*** SUPPLIED MATERIAL ***

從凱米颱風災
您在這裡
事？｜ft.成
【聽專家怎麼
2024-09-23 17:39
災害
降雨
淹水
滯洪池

***

_ACTIVITY:_
Reproduce the entries above in full, precisely as written.

_RESULT BELOW:_
從凱米颱風災
您在這裡
事？｜ft.成
【聽專家怎麼
2024-09-23 17:39
災害
降雨
淹水
滯洪池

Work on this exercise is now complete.